方慧儿见他说得这么肯定,不由得蹙眉道,“真的?当今陛下都不能让你们走?”
刘慧明点点头,“你以为当今陛下很厉害吗?说句实在话,在夷陵,他还没大户说话管用呢。”
方慧儿瞪大眼睛道,“真的吗?”随即又道,“算了,这些事情不是我们女儿家操心的,不问了。”
刘慧明道,“对,我们说点儿别的。”
方慧儿的脸又红了,“说点儿什么呢?”
刘慧明盯着她,小声问道,“你愿意和我说话吗?”
方慧儿把头埋进狐皮衣领里,轻轻地点了点头。
刘慧明心里高兴极了,道,“那我给你唱首歌吧?”
方慧儿诧异道,“你会唱歌?”
刘慧明笑道,“随便唱,自娱自乐,你就当听着玩吧。”
说罢,缓缓地唱道,“不要问我从哪里来,我的故乡在远方,为什么流浪,流浪远方……”
刘慧明的声音极具魅力,是业余选手里的实力派,歌曲也特别柔美抒情,方慧儿听得入了神,直到刘慧明唱完喝了口水,她才回过神来,问道,“这是什么曲子?太好听了!”
刘慧明笑道,“你不觉得这曲子完全不符合韵律吗?”
方慧儿道,“不是的,我只是觉得好听,没想韵律的事。”
刘慧明道,“不管韵律如何,好听就行!你这句话一定会成为音乐史上最有影响力的一句话。”

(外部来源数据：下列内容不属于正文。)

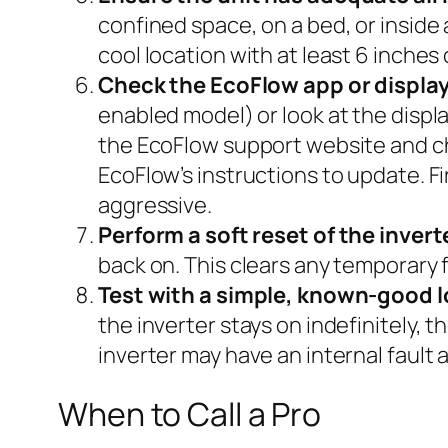
confined space, on a bed, or inside
cool location with at least 6 inches 
Check the EcoFlow app or display
enabled model) or look at the displa
the EcoFlow support website and check
EcoFlow’s instructions to update. F
aggressive.
Perform a soft reset of the invert
back on. This clears any temporary f
Test with a simple, known-good l
the inverter stays on indefinitely,
inverter may have an internal fault
When to Call a Pro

方慧儿知道刘慧明在哄她开心,道,“其实我不懂韵律,就是随口一说的,哪有公子说得这么好。”
刘慧明道,“我认为音乐的本质就应该是这样的,我们唱歌是为了动听的,不是为了去符合韵律的,现在这些人貌似搞反了。”
方慧儿道,“无论什么,在公子嘴里都能说出一套理论来。”
刘慧明笑道,“这话听得好别扭,你是在夸我还是在损我?”
方慧儿脸一红,“没,没有,没有损公子。”
刘慧明呵呵笑道,“那我就当你是在夸我吧。”
方慧儿嫣然一笑,道,“公子夸了我那么多,我也回个礼。”
她知道刘慧明不喜欢“奴家”这个词,就特意换成了“我”。
刘慧明笑了笑,温柔地道,“你在这里住得还习惯吗?”
方慧儿心里一暖,点点头,“住得很习惯,再也没人吵闹了,我喜欢这种安静的生活。”
刘慧明又道,“觉得闷得慌吗?”
方慧儿摇摇头,“不闷。”
刘慧明道,“你要是闷的话就出去走走吧,你想出去自己就可以出去,去哪儿随你,没人会拦着你的,自然有人会保护你。”
方慧儿摇头道,“我不出去,就在这里呆着。”
“自愿被关在笼子里?”
方慧儿默然,随后又以低得近乎听不见的声音道,“公子若有暇不妨来看看奴家,奴家就高兴了。”
这是在给机会吗?
刘慧明心里怦怦直跳,却故意摇头道,“恐怕不行,再有几天我就要走了。”
方慧儿一脸失望地道,“公子要走了?要去哪里?”
刘慧明点头道,“先去襄阳,然后去京师勤王,打鞑子,打完鞑子回来打献贼。”
方慧儿坐着一动不动,眼泪簌簌地往下流,“公子要去打鞑子?”
“嗯!”刘慧明沉声道,“鞑子屠戮我中原百姓,我大明男儿都应该站出来保家卫国。”
方慧儿用手帕拭干泪,泣道,“奴家听说鞑子凶残无比,大明不知有多少官军都折在了鞑子手里。奴家已经没有家人了,只有公子可以依靠了,公子能不能不要去?奴家害怕。”
刘慧明心里暖暖的,被人依赖也是一种幸福啊。但这种幸福太短暂了,美人乡是英雄冢啊,自己可不能沦陷了。